Real validation is —
Sitting in a jeweller's shop in your city.
Showing him your product on your phone.
Watching his face — not listening to his words.
Because an Indian small business owner will say "haan bhai achha hai" even if he has zero intention of paying.
Watch the face. Not the words.
3 validation lessons I learned the hard way:

  1. "Would you use this?" is a useless question
    Ask instead — "When did you last feel this problem?"
    If they can't remember a specific moment — it's not a real pain point.
  2. Free users lie. Paying users don't.
    Getting someone to try your product free tells you nothing.
    Getting someone to pay ₹199 tells you everything.
  3. Build the riskiest assumption first
    My riskiest assumption was — "jewellers will trust AI generated images enough to use them for selling."
    I should have tested THAT first.

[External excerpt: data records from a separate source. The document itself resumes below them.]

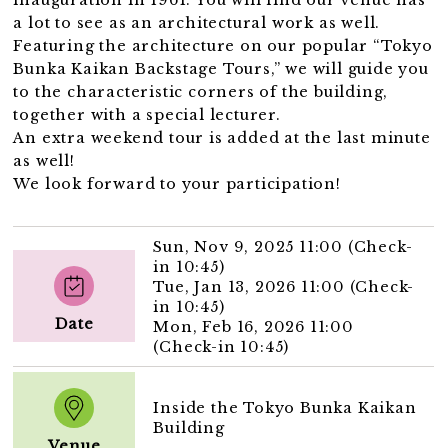
a lot to see as an architectural work as well.
Featuring the architecture on our popular “Tokyo
Bunka Kaikan Backstage Tours,” we will guide you
to the characteristic corners of the building,
together with a special lecturer.
An extra weekend tour is added at the last minute
as well!
We look forward to your participation!
Sun, Nov 9, 2025 11:00 (Check-
in 10:45)
Tue, Jan 13, 2026 11:00 (Check-
in 10:45)
Date
Mon, Feb 16, 2026 11:00
(Check-in 10:45)
Inside the Tokyo Bunka Kaikan
Building
Venue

Before building anything else.
    What I'd do differently from Day 1:
    — Week 1: Visit 20 jewellers in my city personally
    — Week 2: Show them a manually created mockup — not even a real product
    — Week 3: Ask for payment before building
    — Week 4: Then start building
    Simple. Obvious. I didn't do it.
    Question for this community:
    What was YOUR most expensive assumption that turned out to be wrong?
    And how early did you catch it?
    Would love to hear — especially from founders who are building for non-tech customers.
    Building in public from Saharanpur, India 🇮🇳
posted to Icon for group Show IH
Show IH
on May 15, 2026
  1. 1

    the 'watch the face not the words' thing is so true. ran a hosting biz for 18yrs and my most expensive assumption was that ppl who hit usage limits would just upgrade if I emailed them. they didnt — they churned silently. once I started calling them before they hit the wall instead of after, upgrade conversion got way better. ur 'when did you last feel this' reframe is exactly right imo. how do u plan to keep that habit once u cant physically walk into every jeweller's shop?

  2. 1

    This is gold. Thanks for sharing, Suhail.
    I can't call myself a founder, but I've failed enough to resonate with you from my side projects.

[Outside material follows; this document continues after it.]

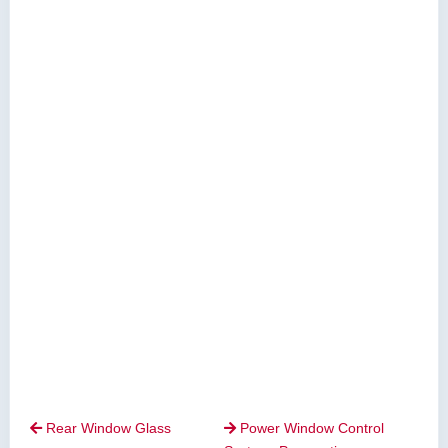
Rear Window Glass
Power Window Control



    What you shared as "Simple. Obvious" is basically the same thing an entrepreneur coach once shared with me in a USD697 per month program. Somehow paying that money still didn't push me enough to just walk out my door and talk to real people.

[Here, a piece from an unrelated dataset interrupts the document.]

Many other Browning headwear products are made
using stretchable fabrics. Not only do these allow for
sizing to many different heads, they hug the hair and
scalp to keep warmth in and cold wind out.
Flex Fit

    So I feel sometimes the real question might be identifying what that mental block is. At the time of writing this, I have no idea.

  3. 1

    This is the part I keep coming back to:

    “Will a painful enough user take an annoying workaround before the polished thing exists?”

    That’s a much better validation bar than “people said it sounds useful.”
    I’m trying to apply this by spending less time explaining the product and more time finding people already describing the pain in their own words.

    For me, the useful signal is not:
    “Cool idea.”

    It’s:
    “I have this problem.”
    “I tried X.”
    “It didn’t work.”
    “I’d talk about it because it’s still painful.”

    Curious: what was the first signal that made you think the pain was real, not just intellectually interesting?

  4. 1

    "Such an honest and valuable post. 'Free users lie, paying users don't' is a lesson every first-time founder needs to hear. It’s so tempting to hide behind code instead of sitting down with real users and asking the hard questions. Appreciate you sharing this validation framework—saving this for my own B2B project discovery!"

  5. 1

    Point 2 is the one that takes the longest to believe. Getting someone to pay $1 tells you more than 100 'I'd definitely use this' responses.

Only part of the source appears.